## WORK INSTRUCTIONS
An exact repeat is needed of the lines from the one with "Explore feature details" through the last line of the data below. Please omit the pictures.

[Dataset entries]
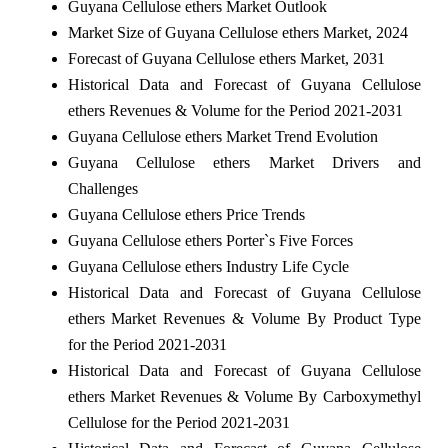
Guyana Cellulose ethers Market Outlook
Market Size of Guyana Cellulose ethers Market, 2024
Forecast of Guyana Cellulose ethers Market, 2031
Historical Data and Forecast of Guyana Cellulose
ethers Revenues & Volume for the Period 2021-2031
Guyana Cellulose ethers Market Trend Evolution
Guyana Cellulose ethers Market Drivers and
Challenges
Guyana Cellulose ethers Price Trends
Guyana Cellulose ethers Porter`s Five Forces
Guyana Cellulose ethers Industry Life Cycle
Historical Data and Forecast of Guyana Cellulose
ethers Market Revenues & Volume By Product Type
for the Period 2021-2031
Historical Data and Forecast of Guyana Cellulose
ethers Market Revenues & Volume By Carboxymethyl
Cellulose for the Period 2021-2031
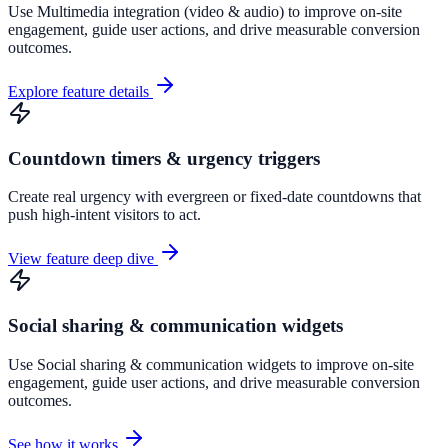
Use Multimedia integration (video & audio) to improve on-site
engagement, guide user actions, and drive measurable conversion
outcomes.
Explore feature details
Countdown timers & urgency triggers
Create real urgency with evergreen or fixed-date countdowns that
push high-intent visitors to act.
View feature deep dive
Social sharing & communication widgets
Use Social sharing & communication widgets to improve on-site
engagement, guide user actions, and drive measurable conversion
outcomes.
See how it works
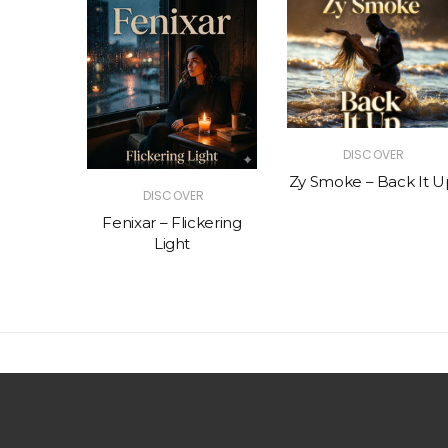
R
DISCOVER
The Vibe
Zy Smoke – Back It U
DISCOVER
Fenixar – Flickering
Light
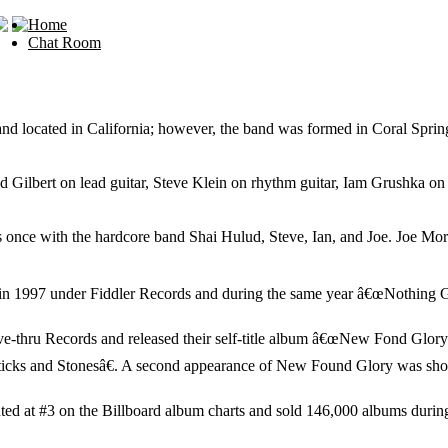
Home
Chat Room
located in California; however, the band was formed in Coral Spring
ilbert on lead guitar, Steve Klein on rhythm guitar, Iam Grushka on
nce with the hardcore band Shai Hulud, Steve, Ian, and Joe. Joe More
e in 1997 under Fiddler Records and during the same year â€œNothing
-thru Records and released their self-title album â€œNew Fond Gloryâ€
ticks and Stonesâ€. A second appearance of New Found Glory was shortly
ed at #3 on the Billboard album charts and sold 146,000 albums during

## PROBLEM SOLUTION
Explore feature details
Countdown timers & urgency triggers
Create real urgency with evergreen or fixed-date countdowns that
push high-intent visitors to act.
View feature deep dive
Social sharing & communication widgets
Use Social sharing & communication widgets to improve on-site
engagement, guide user actions, and drive measurable conversion
outcomes.
See how it works
R
DISCOVER
The Vibe
Zy Smoke – Back It U
DISCOVER
Fenixar – Flickering
Light
Home
Chat Room
located in California; however, the band was formed in Coral Spring
ilbert on lead guitar, Steve Klein on rhythm guitar, Iam Grushka on
nce with the hardcore band Shai Hulud, Steve, Ian, and Joe. Joe More
e in 1997 under Fiddler Records and during the same year â€œNothing
-thru Records and released their self-title album â€œNew Fond Gloryâ€
ticks and Stonesâ€. A second appearance of New Found Glory was shortly
ed at #3 on the Billboard album charts and sold 146,000 albums during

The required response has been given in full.